Ma neanche un viaggio in India al seguito del Maharishi Mahesh Yogi riuscirà a tenere insieme i quattro pezzi del puzzle ormai lanciati in direzioni diverse. A fine 1968 il doppio “The Beatles”, meglio noto come “L’album bianco” per via della sua copertina, è un tripudio di creatività, ma fa emergere piuttosto nettamente le differenze tra i quattro, che alla fine delle lunghe session si ritrovano prosciugati. Avrebbero bisogno di una bella e lunga vacanza, invece fanno l’errore di tornare in studio dopo appena un mese per un nuovo progetto di McCartney. Un film, intitolato “Get Back”, li dovrebbe riprendere mentre provano, ma i rapporti sono tesi, i pezzi latitano e quello che viene filmato non è bello, né da vedere, né da sentire. Il progetto viene momentaneamente accantonato, Lennon va a sposarsi a Gibilterra con Yoko Ono e sembra sempre meno interessato alle sorti del gruppo. Intanto la Apple (etichetta fondata dai quattro con l’intento di lanciare nuovi talenti) imbarca debiti da tutte le parti e ciò contribuisce a rendere l’aria pesante.
Sarebbe un brutto finale però per i gloriosi Beatles, che decidono nell’estate del 1969 di chiudere in bellezza con un ultimo lavoro, “Abbey Road”. Nel primo lato compaiono sei pezzi, tra cui la più nota composizione di Harrison, “Something”, il secondo è chiuso invece da un medley di brevi pezzi non completati e collegati tra di loro. E’ l’ennesimo successo creativo e discografico, l’ultimo che li vede insieme.
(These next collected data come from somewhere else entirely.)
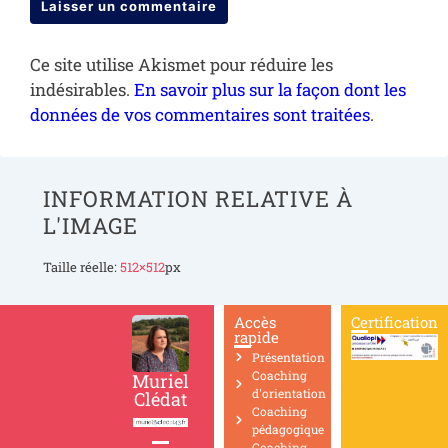
Ce site utilise Akismet pour réduire les
indésirables.
En savoir plus sur la façon dont les
données de vos commentaires sont traitées
.
INFORMATION RELATIVE À
L'IMAGE
Taille réelle:
512×512
px
Accès
Certification
rapide
Présentation
Coaching
Muriel
d'orientation
Clédat
Coaching
pédagogique
Coaching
All’inizio di gennaio del 1970, 3 dei Beatles (manca Lennon) si rivedono in studio per ultimare “I Me Mine” di George. Poi i nastri di “Get Back”, ora diventato “Let It Be”, vengono affidati al produttore Phil Spector, col tentativo di ricavarne qualcosa. Non tutti saranno contenti del suo lavoro che prevede pesanti sovra incisioni orchestrali (McCartney lo odierà), ma “Let It Be” sarà comunque l’ultimo album del gruppo che alla sua uscita, è già ufficialmente sciolto. Iniziano le carriere soliste. Bye Bye Beatles…

3 dischi da avere: Rubber Soul, Revolver, The Beatles.

1 disco da avere per ultimo: Let It Be.